▶ _What to produce_
Output every entry below word for word, without its pictures.

(Extracted page text data)
· · · ·

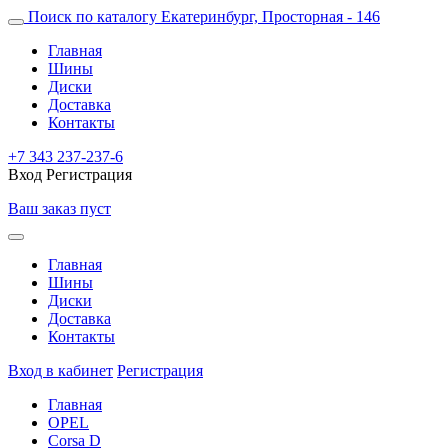
Поиск по каталогу
Екатеринбург, Просторная - 146
Главная
Шины
Диски
Доставка
Контакты
+7 343 237-237-6
Вход
Регистрация
Ваш заказ пуст
Главная
Шины
Диски
Доставка
Контакты
Вход в кабинет
Регистрация
Главная
OPEL
Corsa D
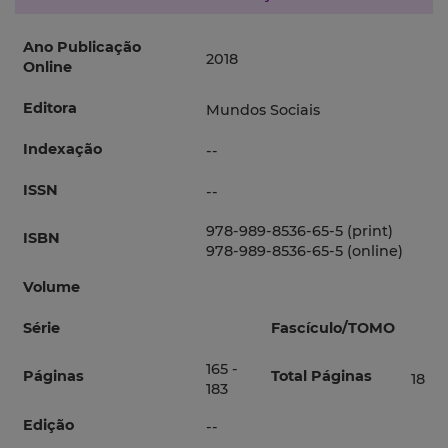
Ano Publicação
2018
Online
Editora
Mundos Sociais
Indexação
--
ISSN
--
978-989-8536-65-5 (print)
ISBN
978-989-8536-65-5 (online)
Volume
Série
Fascículo/TOMO
165 -
Páginas
Total Páginas
18
183
Edição
--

· · · ·

▶ _Result for this exercise_
Поиск по каталогу
Екатеринбург, Просторная - 146
Главная
Шины
Диски
Доставка
Контакты
+7 343 237-237-6
Вход
Регистрация
Ваш заказ пуст
Главная
Шины
Диски
Доставка
Контакты
Вход в кабинет
Регистрация
Главная
OPEL
Corsa D
Ano Publicação
2018
Online
Editora
Mundos Sociais
Indexação
--
ISSN
--
978-989-8536-65-5 (print)
ISBN
978-989-8536-65-5 (online)
Volume
Série
Fascículo/TOMO
165 -
Páginas
Total Páginas
18
183
Edição
--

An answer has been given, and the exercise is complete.